Salvador Reding Vidaña

Salvador I. Reding Vidaña

Millones de ciudadanos con derecho al voto, descuidan el ejercicio de este derecho, consagrado en el artículo 35 de la Constitución federal, sin tomar en cuenta que es también una obligación dispuesta en el artículo 36, el cual es generalmente ignorado. Simplemente no van a votar y creen que no pasa nada… pero si puede pasar, veamos.

El Artículo 36 señala en su fracción tercera que: “Son obligaciones del ciudadano de la República: “Votar en las elecciones, las consultas populares y los procesos de revocación de mandato, en los términos que señale la ley”. Pero el asunto no termina aquí. El no votar está penalizado conforme lo indica el artículo 38 constitucional, que señala: “Los derechos o prerrogativas de los ciudadanos se suspenden: I. Por falta de cumplimiento, sin causa justificada, de cualquiera de las obligaciones que impone el artículo 36. Esta suspensión durará un año y se impondrá además de las otras penas que por el mismo hecho señalare la ley” (es decir que puede haber otras penas en leyes secundarias, que pudieran ser federales o locales).

Y esta suspensión es muy importante, pues los derechos ciudadanos que se suspenden por un año son clave, y son para efectos prácticos, varios de los que se reconocen a la ciudadanía en el citado artículo “35. Son derechos de la ciudadanía:”

I. Votar en las elecciones populares;
II poder ser votada […];
[…]
III. Votar en las elecciones, las consultas populares y los procesos de revocación de mandato, en los términos que señale la ley;
III. Asociarse individual y libremente para tomar parte en forma pacífica en los asuntos políticos del país;
[…]
V. Ejercer en toda clase de negocios el derecho de petición.
VI. Poder ser nombrado para cualquier empleo o comisión del servicio público, teniendo las calidades que establezca la ley;

Es decir que se cancelan derechos de votar, ser votado, asociarse para “asuntos políticos”, perder temporalmente el “derecho de petición”, y, repito: “Poder ser nombrado para cualquier empleo o comisión del servicio público, teniendo las calidades que establezca la ley”. O sea que quien no ejerza su derecho al voto en los varios casos que señala el texto constitucional, no podrá trabajar en forma alguna en ninguno de los tres poderes, ni en el ejecutivo, el judicial ni el legislativo, a niveles federal o local, no podrá ser contratado para ser servidor público.

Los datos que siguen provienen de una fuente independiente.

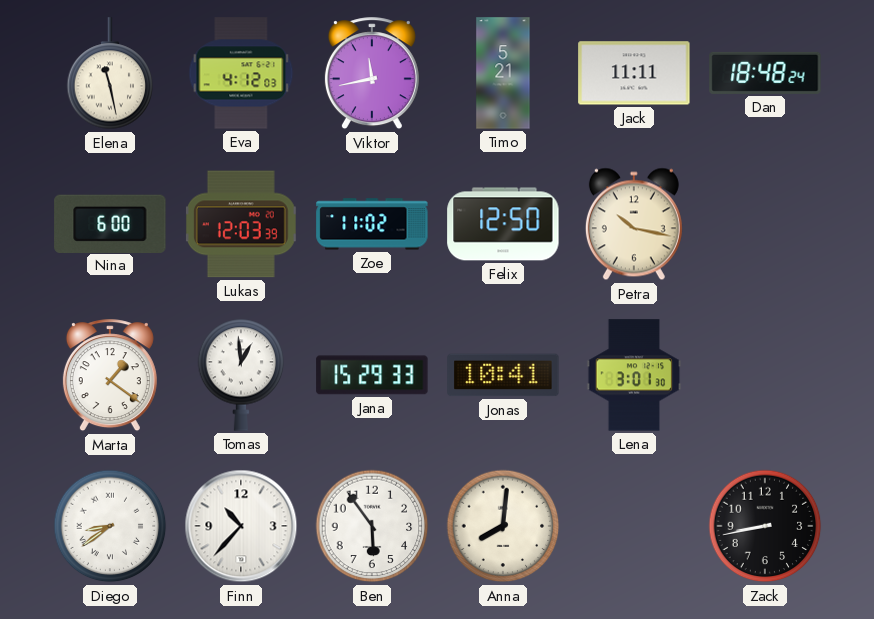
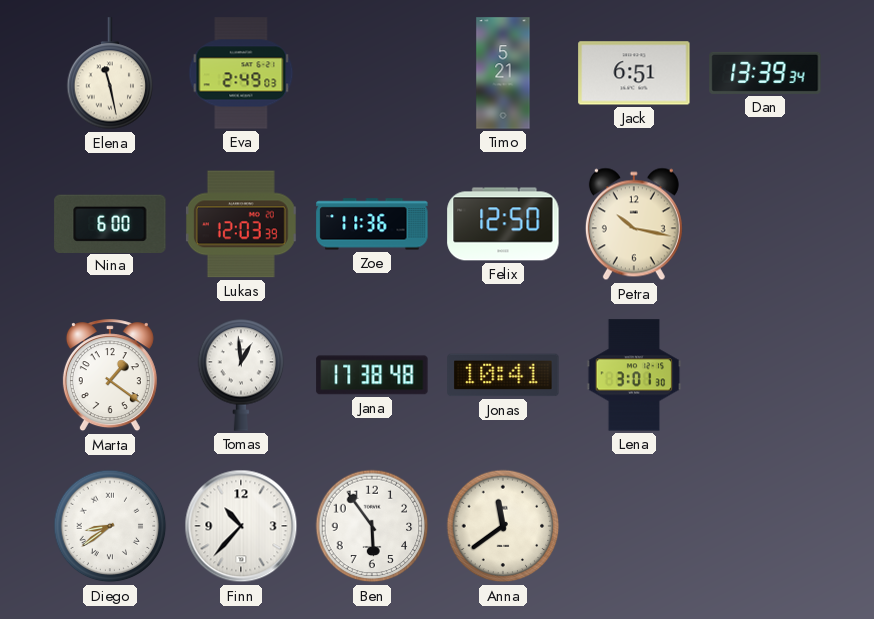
Eva: 4:12 -> 2:49
Viktor: 11:43 -> none
Jack: 11:11 -> 6:51
Dan: 18:48 -> 13:39
Zoe: 11:02 -> 11:36
Jana: 15:29 -> 17:38
Anna: 8:01 -> 11:39
Zack: 8:43 -> none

Quizás para efectos prácticos, como digo, es que quien no demuestre que votó en las elecciones, no debería ser contratado como servidor público en ninguno de los tres niveles de gobierno, y quien intente contratarlo, debería verificar que los derechos ciudadanos del servidor público o aspirante a serlo están vigentes, pues ejerció su derecho al voto. ¿Qué tal? Si no votó, “sin causa justificada”, deberá estar fuera de la nómina al menos un año, y quien tampoco votó ser impedido a contratación en los gobiernos del país en ese plazo.

¿Le interesa el activismo político principalmente de partido a quien no voto sin causa justificada? Pues no se podrá participar en actividades de partidos políticos ni hacer peticiones a gobiernos. Si ninguna de todas estas suspensiones de derechos ciudadanos les importa, pues quizás no les preocupen, hasta que de pronto necesiten ejercer alguno de esos suspendidos, como trabajar en el sector público o ejercer el derecho de petición, en algún asunto que sea de su personal interés.

Vale la pena reflexionar sobre la obligación constitucional de votar, no solo del derecho.